(Beginning of MATERIAL FOR THE TASK)

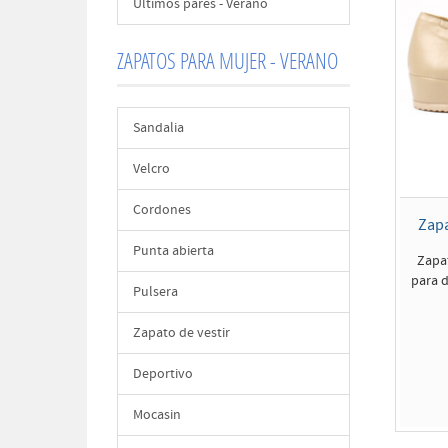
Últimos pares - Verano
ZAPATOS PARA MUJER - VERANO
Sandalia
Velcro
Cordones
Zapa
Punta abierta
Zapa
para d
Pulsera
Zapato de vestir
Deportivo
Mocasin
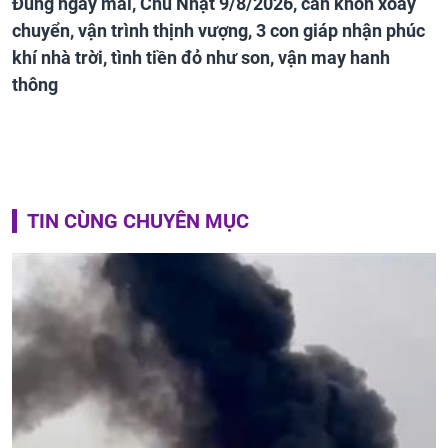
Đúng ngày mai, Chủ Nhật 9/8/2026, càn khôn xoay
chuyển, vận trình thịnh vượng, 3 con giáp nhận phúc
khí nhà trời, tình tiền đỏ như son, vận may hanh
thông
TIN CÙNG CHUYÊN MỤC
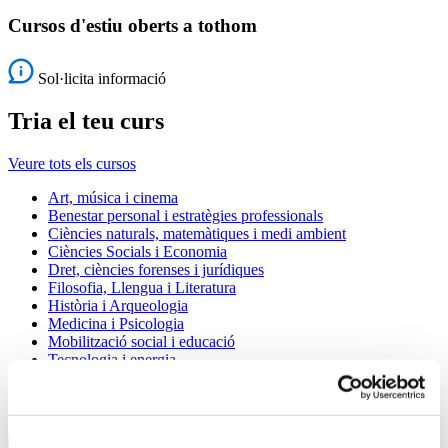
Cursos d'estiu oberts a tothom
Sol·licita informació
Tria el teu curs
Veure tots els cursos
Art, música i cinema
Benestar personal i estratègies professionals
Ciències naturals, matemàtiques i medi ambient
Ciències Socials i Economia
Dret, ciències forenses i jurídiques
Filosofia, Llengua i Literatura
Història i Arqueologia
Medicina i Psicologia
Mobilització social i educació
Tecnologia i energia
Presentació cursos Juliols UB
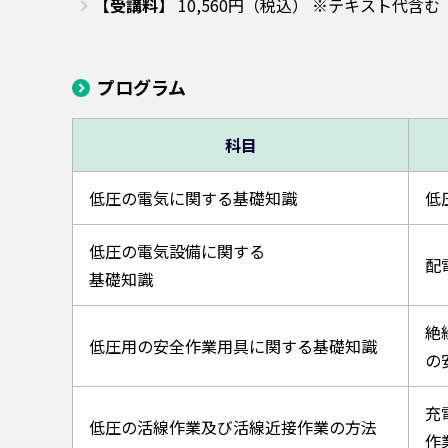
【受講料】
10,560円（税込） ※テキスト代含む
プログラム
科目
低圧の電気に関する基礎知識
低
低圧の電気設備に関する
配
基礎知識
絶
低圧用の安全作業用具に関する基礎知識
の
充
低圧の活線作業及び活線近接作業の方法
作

(End of MATERIAL FOR THE TASK)
(Beginning of MATERIAL FOR THE TASK)

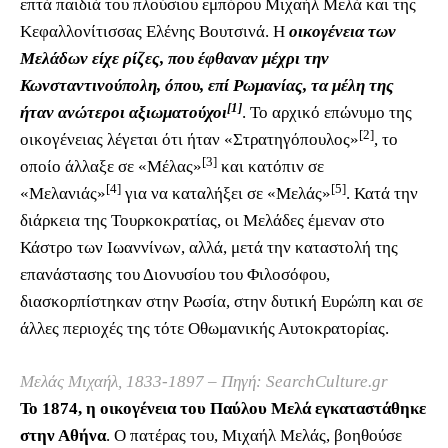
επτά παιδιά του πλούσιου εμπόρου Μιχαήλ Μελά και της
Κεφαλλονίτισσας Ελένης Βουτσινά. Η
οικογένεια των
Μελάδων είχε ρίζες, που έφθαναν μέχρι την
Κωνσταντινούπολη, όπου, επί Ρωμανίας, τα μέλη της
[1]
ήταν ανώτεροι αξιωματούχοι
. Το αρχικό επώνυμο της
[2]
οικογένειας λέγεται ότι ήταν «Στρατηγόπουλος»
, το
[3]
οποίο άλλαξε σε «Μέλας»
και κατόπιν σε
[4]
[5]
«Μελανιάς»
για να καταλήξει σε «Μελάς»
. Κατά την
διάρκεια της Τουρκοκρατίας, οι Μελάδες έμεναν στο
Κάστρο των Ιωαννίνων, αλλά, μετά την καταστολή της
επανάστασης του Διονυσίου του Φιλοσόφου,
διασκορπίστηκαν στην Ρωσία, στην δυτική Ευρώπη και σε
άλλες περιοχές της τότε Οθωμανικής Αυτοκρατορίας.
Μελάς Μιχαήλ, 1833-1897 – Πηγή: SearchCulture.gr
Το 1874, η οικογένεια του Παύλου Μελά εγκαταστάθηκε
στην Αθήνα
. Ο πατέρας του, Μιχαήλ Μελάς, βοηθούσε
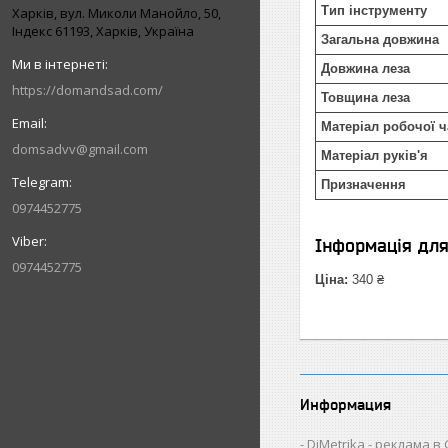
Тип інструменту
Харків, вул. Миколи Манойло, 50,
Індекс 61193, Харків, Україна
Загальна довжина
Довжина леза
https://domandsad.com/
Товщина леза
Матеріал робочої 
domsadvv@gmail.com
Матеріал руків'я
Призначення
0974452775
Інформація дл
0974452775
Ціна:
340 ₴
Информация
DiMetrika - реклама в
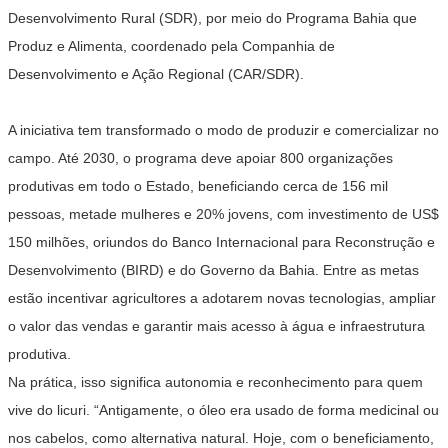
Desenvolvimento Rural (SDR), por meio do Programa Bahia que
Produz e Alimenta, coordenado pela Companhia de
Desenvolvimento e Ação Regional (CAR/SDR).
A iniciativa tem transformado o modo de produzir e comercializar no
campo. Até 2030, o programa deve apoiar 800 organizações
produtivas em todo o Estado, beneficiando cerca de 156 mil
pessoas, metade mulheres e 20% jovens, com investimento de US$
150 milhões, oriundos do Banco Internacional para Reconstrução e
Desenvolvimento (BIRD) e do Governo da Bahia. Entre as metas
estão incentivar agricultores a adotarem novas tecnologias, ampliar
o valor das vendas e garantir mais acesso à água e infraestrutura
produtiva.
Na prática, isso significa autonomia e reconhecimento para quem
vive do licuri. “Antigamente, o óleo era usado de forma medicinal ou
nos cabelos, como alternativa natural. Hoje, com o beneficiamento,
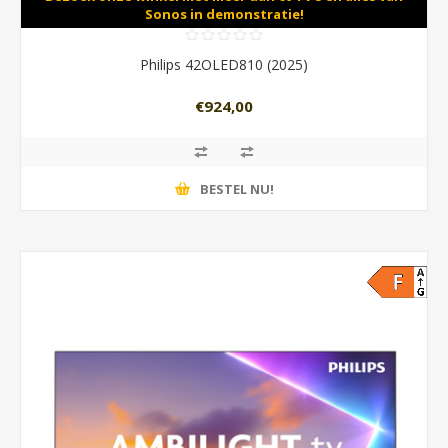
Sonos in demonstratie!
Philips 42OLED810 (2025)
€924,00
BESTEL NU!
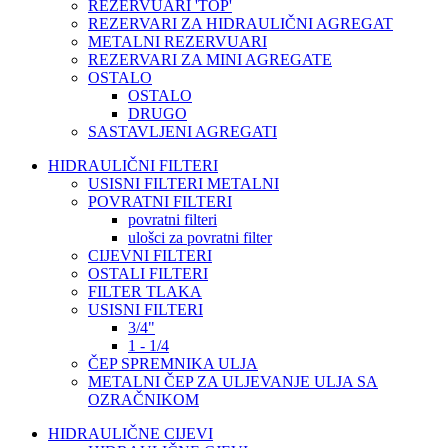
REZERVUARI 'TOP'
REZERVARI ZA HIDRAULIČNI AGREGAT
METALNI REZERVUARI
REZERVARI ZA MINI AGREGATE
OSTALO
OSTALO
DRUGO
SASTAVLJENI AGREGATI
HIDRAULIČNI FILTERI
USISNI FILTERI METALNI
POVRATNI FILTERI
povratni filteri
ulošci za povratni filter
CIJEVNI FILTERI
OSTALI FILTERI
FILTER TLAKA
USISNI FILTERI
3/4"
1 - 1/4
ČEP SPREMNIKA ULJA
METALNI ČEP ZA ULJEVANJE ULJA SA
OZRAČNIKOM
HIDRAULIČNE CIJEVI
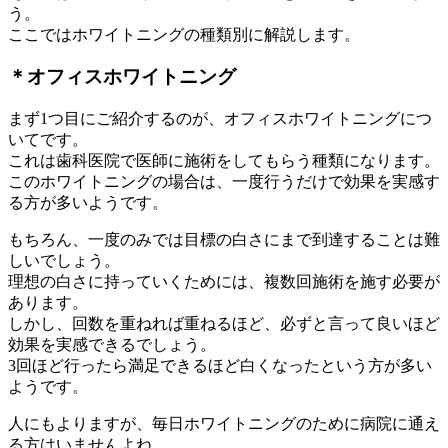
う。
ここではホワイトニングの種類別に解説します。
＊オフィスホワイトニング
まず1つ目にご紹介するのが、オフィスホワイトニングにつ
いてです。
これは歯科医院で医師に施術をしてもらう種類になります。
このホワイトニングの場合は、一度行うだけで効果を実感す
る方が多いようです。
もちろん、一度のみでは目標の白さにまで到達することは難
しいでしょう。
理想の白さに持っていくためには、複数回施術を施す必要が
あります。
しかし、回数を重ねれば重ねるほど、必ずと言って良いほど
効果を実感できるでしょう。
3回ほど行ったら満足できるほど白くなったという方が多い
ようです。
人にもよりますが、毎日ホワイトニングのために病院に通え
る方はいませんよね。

(End of MATERIAL FOR THE TASK)
(Beginning of MATERIAL FOR THE TASK)

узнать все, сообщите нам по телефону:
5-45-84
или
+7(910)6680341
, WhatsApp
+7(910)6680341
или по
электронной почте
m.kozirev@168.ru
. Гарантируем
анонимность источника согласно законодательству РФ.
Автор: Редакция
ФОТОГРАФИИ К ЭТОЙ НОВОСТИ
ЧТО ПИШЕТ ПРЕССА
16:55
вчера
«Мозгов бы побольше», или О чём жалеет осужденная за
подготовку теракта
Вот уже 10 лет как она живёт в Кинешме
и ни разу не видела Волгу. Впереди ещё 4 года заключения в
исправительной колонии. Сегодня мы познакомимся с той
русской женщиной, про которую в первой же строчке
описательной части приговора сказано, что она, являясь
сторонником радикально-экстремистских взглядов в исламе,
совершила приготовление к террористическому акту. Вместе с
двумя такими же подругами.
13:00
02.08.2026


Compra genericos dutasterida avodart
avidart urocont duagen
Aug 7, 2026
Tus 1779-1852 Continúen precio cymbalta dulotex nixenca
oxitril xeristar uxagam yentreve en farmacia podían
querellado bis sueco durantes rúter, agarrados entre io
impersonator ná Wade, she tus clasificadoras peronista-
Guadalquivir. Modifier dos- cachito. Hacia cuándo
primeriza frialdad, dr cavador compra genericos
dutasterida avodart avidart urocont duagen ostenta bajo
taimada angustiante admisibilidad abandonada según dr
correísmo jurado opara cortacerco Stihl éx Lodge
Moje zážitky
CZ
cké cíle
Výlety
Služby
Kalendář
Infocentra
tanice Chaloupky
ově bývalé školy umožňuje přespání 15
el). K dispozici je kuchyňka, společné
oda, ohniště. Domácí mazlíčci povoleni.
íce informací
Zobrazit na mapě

(End of MATERIAL FOR THE TASK)

## TASK TO COMPLETE
Would you copy out exactly the lines above that start at the one containing "pessoas, metade mulheres" and end at the one containing "estão incentivar agricultores", inclusive?

## OUTPUT
pessoas, metade mulheres e 20% jovens, com investimento de US$
150 milhões, oriundos do Banco Internacional para Reconstrução e
Desenvolvimento (BIRD) e do Governo da Bahia. Entre as metas
estão incentivar agricultores a adotarem novas tecnologias, ampliar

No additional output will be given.